[Extracted page text data]
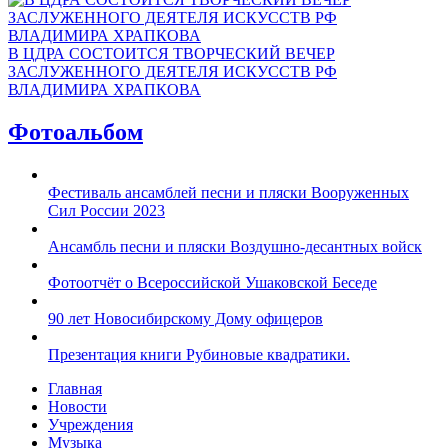
В ЦДРА СОСТОИТСЯ ТВОРЧЕСКИЙ ВЕЧЕР
ЗАСЛУЖЕННОГО ДЕЯТЕЛЯ ИСКУССТВ РФ
ВЛАДИМИРА ХРАПКОВА
Фотоальбом
Фестиваль ансамблей песни и пляски Вооруженных
Сил России 2023
Ансамбль песни и пляски Воздушно-десантных войск
Фотоотчёт о Всероссийской Ушаковской Беседе
90 лет Новосибирскому Дому офицеров
Презентация книги Рубиновые квадратики.
Главная
Новости
Учреждения
Музыка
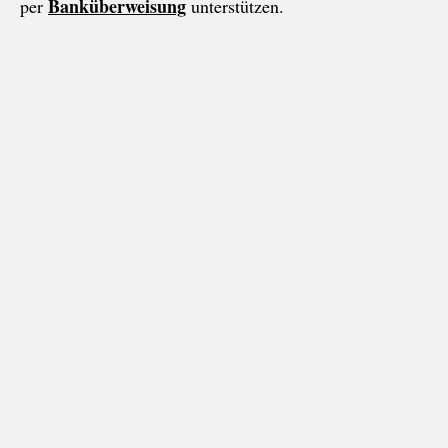
Banküberweisung
per
unterstützen.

**WHAT YOU HAVE TO DO:**
Report each line of the records that holds the word "песни".

**TASK OUTPUT:**
Фестиваль ансамблей песни и пляски Вооруженных
Ансамбль песни и пляски Воздушно-десантных войск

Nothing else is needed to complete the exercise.